When I moved to Austin in August, I had a mission. Creating a Facebook page, I documented my challenges, reflected on my goals, endured sorrow, felt happiness... While I have learned a lot about myself, I also know I still have a long way to go.
The fact that has hit me the past couple weeks, however, is that I can't articulate any dreams or aspirations. Aside from developing self-worth with a hope to end up liking myself, I don't have any goals that I would label with that word.
For years, I was able to perform my "dream job" as an event planning coordinator... but my career path was altered for income needs. As I evolve in my abilities and talents, I am completely clueless as to what is next, if anything, when it comes to my employment. Most of my jobs have just, sort of, happened. In fact, most things in my life have just happened when I had the least expectations.
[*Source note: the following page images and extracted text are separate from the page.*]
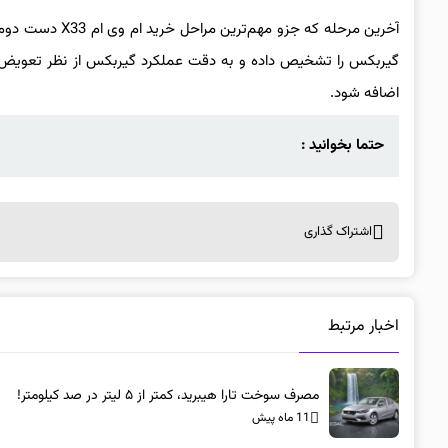
آخرین مرحله که 
گیربکس را تشخیص داده و به دقت عملکرد گیربکس از نظر تعویض دند
اضافه شود.
حتما بخوانید :
اشتراک گذاری
اخبار مرتبط
مصرف سوخت تارا هیبرید، کمتر از ۵ لیتر در صد کیلومتر!
11 ماه پیش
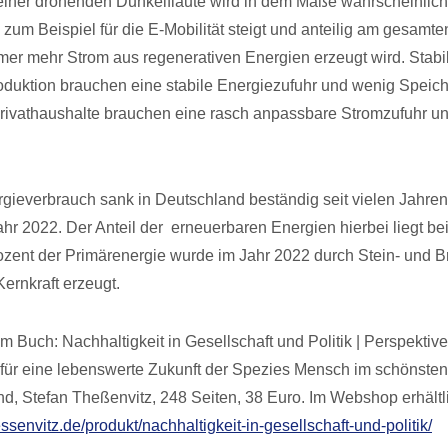
iner drohenden Dunkelflaute wird in dem Maße wahrscheinliche
g zum Beispiel für die E-Mobilität steigt und anteilig am gesamt
mmer mehr Strom aus regenerativen Energien erzeugt wird. Stab
roduktion brauchen eine stabile Energiezufuhr und wenig Speiche
ivathaushalte brauchen eine rasch anpassbare Stromzufuhr un
gieverbrauch sank in Deutschland beständig seit vielen Jahren
ahr 2022. Der Anteil der erneuerbaren Energien hierbei liegt be
ozent der Primärenergie wurde im Jahr 2022 durch Stein- und B
ernkraft erzeugt.
 Buch: Nachhaltigkeit in Gesellschaft und Politik | Perspektive
ür eine lebenswerte Zukunft der Spezies Mensch im schönsten
nd, Stefan Theßenvitz, 248 Seiten, 38 Euro. Im Webshop erhältl
essenvitz.de/produkt/nachhaltigkeit-in-gesellschaft-und-politik/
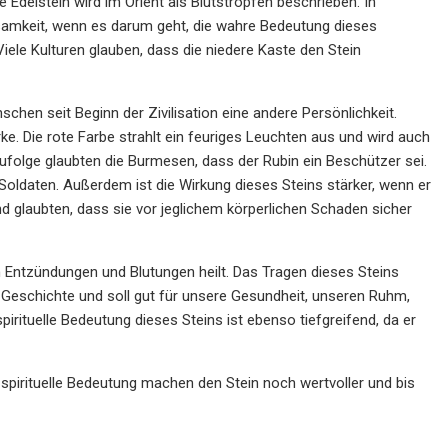
e Edelstein wird im Orient als Blutstropfen beschrieben. In
samkeit, wenn es darum geht, die wahre Bedeutung dieses
Viele Kulturen glauben, dass die niedere Kaste den Stein
hen seit Beginn der Zivilisation eine andere Persönlichkeit.
e. Die rote Farbe strahlt ein feuriges Leuchten aus und wird auch
ufolge glaubten die Burmesen, dass der Rubin ein Beschützer sei.
 Soldaten. Außerdem ist die Wirkung dieses Steins stärker, wenn er
d glaubten, dass sie vor jeglichem körperlichen Schaden sicher
Entzündungen und Blutungen heilt. Das Tragen dieses Steins
 Geschichte und soll gut für unsere Gesundheit, unseren Ruhm,
pirituelle Bedeutung dieses Steins ist ebenso tiefgreifend, da er
nd spirituelle Bedeutung machen den Stein noch wertvoller und bis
I haven't had those experiences of "going for it" and landing a dream gig or a perfect home. My favorite roles, either took years to work out or were just incredibly difficult to finally happen. Others that I yearned for just never panned out.
Establishing new steps the past few years has become holistic for me. I have had to put myself out there, but not get my hopes up and be quite autonomous about the outcomes of job applications, interviews and places to live. Throughout it all, I would remind myself not to become excited at the possibilities because of the chances of being selected are always unknown.
Yet, I feel I need - and should - have a drive to accomplish more than "figuring myself out" or "finding out who I am." I do understand though, that what I am doing IS an incredible challenge. It is continuing to be a big commitment to keep at it.
Sometimes I am excited, while others, I just feel lost and powerless. Which, I guess, is life. "When nothing is certain, anything is possible." I just need to establish a few fluid goals and perhaps my "dream" will show itself when it's time.